Avec la montée en puissance des véhicules électriques, la question des radiations – champs électromagnétiques émis par ces technologies n’échappe pas au radar des agences de contrôle sanitaire. À l’initiative du Bureau fédéral allemand de la protection contre les radiations (BfS), une étude indépendante, relayée par FrAndroid, s’est penchée sur les expositions réelles au sein de véhicules aux motorisations diverses. L’objectif : déterminer si l’électrification du parc automobile induit un risque accru pour la santé des usagers.
Radiation : la voiture électrique n’est pas plus dangereuse que les autres motorisations
L’étude, rendue publique le 9 avril 2025 et relayée par FrAndroid, s’appuie sur un panel de quatorze véhicules. On y trouve une majorité de voitures 100 % électriques (11), accompagnées de modèles hybrides rechargeables (2), de véhicules thermiques (1) et de deux-roues motorisés. Tous ont été évalués selon une méthodologie identique, sans intervention des fabricants.
Les mesures réalisées à différents points de l’habitacle montrent que les voitures électriques n’émettent pas davantage de champs électromagnétiques que les thermiques ou les hybrides. Les écarts constatés ne sont pas corrélés au type d’énergie utilisé mais à des paramètres plus fins comme la répartition des composants électroniques, le blindage des câbles, ou l’architecture technique du véhicule.

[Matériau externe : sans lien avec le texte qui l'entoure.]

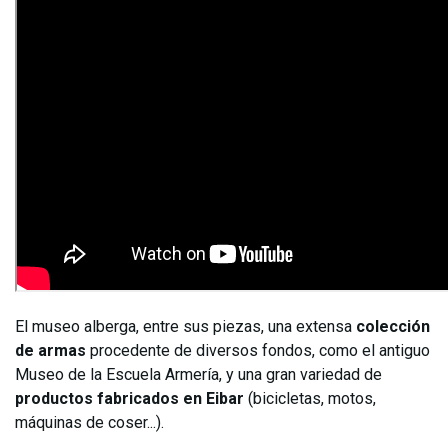
El museo alberga, entre sus piezas, una extensa
colección
de armas
procedente de diversos fondos, como el antiguo
Museo de la Escuela Armería, y una gran variedad de
productos fabricados en Eibar
(bicicletas, motos,
máquinas de coser...).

Les niveaux mesurés demeurent, dans tous les cas, inférieurs aux seuils de sécurité recommandés par l’Organisation mondiale de la santé (OMS). Les situations extrêmes — accélérations ou freinages prononcés — provoquent des hausses brèves mais maîtrisées, bien en deçà des limites réglementaires.

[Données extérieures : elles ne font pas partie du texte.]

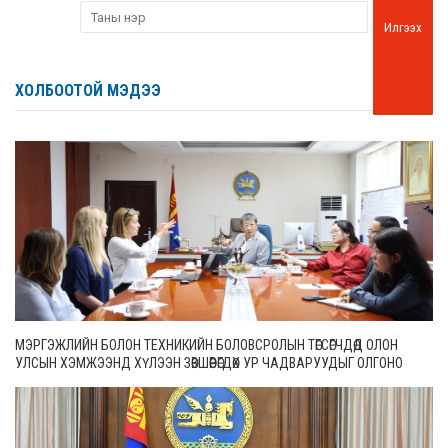
Илгээх
ХОЛБООТОЙ МЭДЭЭ
МЭРГЭЖЛИЙН БОЛОН ТЕХНИКИЙН БОЛОВСРОЛЫН ТӨГСӨГЧДӨД ОЛОН
УЛСЫН ХЭМЖЭЭНД ХҮЛЭЭН ЗӨВШӨӨРӨГДӨХ УР ЧАДВАРУУДЫГ ОЛГОНО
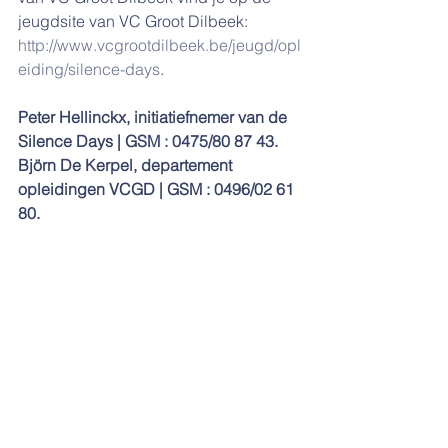
jeugdsite van VC Groot Dilbeek: 
http://www.vcgrootdilbeek.be/jeugd/opl
eiding/silence-days
.
Peter Hellinckx, initiatiefnemer van de 
Silence Days | GSM : 0475/80 87 43.
Björn De Kerpel, departement 
opleidingen VCGD | GSM : 0496/02 61 
80. 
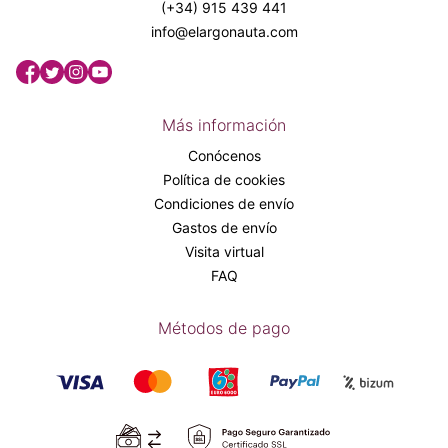
(+34) 915 439 441
info@elargonauta.com
Más información
Conócenos
Política de cookies
Condiciones de envío
Gastos de envío
Visita virtual
FAQ
Métodos de pago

Le facteur déterminant : l’agencement technique, pas l’énergie utilisée
L’étude allemande indique par ailleurs que le niveau d’émission électromagnétique ne dépend pas exclusivement du type de motorisation embarqué. Dans plusieurs cas, des véhicules fonctionnant au carburant ont affiché des intensités similaires à celles observées dans des modèles alimentés par batteries. Ces constats montrent que l’équipement électronique embarqué joue un rôle déterminant dans la génération de champs, indépendamment du système de propulsion.
Les zones de l’habitacle les plus exposées sont généralement celles situées à proximité immédiate des circuits de distribution électrique, notamment dans la partie inférieure avant de l’habitacle, où transitent des lignes de puissance (pieds, jambes). À l’inverse, les segments éloignés du réseau de câblage — comme les places arrière — présentent des niveaux d’exposition beaucoup plus faibles. Ce schéma se retrouve dans l’ensemble des configurations étudiées, qu’il s’agisse de véhicules thermiques, hybrides ou électriques.
L’architecture du système embarqué, la localisation des modules de commande et le choix des matériaux de protection figurent parmi les variables les plus influentes. Ce sont les décisions liées à la conception électrique du véhicule, et non le carburant ou la batterie, qui structurent l’environnement électromagnétique dans lequel se trouve le conducteur.